Hi. I have set up Cloudwatch for my GDCN cluster and sent all logs to Cloudwatch. With so many micro services, a single web request may pass through many of the services. What is the best practices using Cloudwatch (anomalies, insights) to work with GDCN to verify or debug the applications?
For instance, When I tried to load the LDM for one of the workspaces with "/modeler/#/f97c8a4......", it seems to be slow, taking about 40 seconds to load, and I'd like to know where the bottleneck is. I can use the time interval (since I know when it happens, and only me on the cluster at this point) to get back 672 records, and when I filtered it by the workspace number "f97c8a4", I got only 22 records, from "metadata-api" and "ingress-nginx-controller".

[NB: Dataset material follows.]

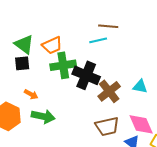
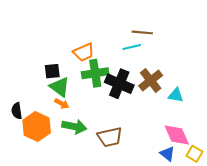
green triangle: (24, 44) -> (60, 87), moved
brown cross: (109, 91) -> (151, 81), moved
brown trapezoid: (107, 126) -> (110, 137), moved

From these logs, I don't seem to get much useful information. Each log contains tons of information about the pod configuration, maybe useful for other things, but not for my purpose. If I concentrated on "msg" from "metadata-api", I see 2 "Workspace meta configuration created", 2 "Retrieve logical model.", and 9 "HTTP response". The logs for "ingress-nginx-controller" shows a lot of HTTP calls generated from the original call, but I am not sure about the format and which one shows the response time.
Of course, I am also concerned about that more than 600 logs we filtered out with the workspace ID, and their function for this request.
So how should we use the logs? How do we tie all logs related to one request? I used workspace ID here for testing, but in production, there could be many simultaneous requests related to the same workspace ID, so how do we tell them apart? More importantly, can we get more useful messages? Do we need to go to "DEBUG" level of logging?
Any help and insight is appreciated.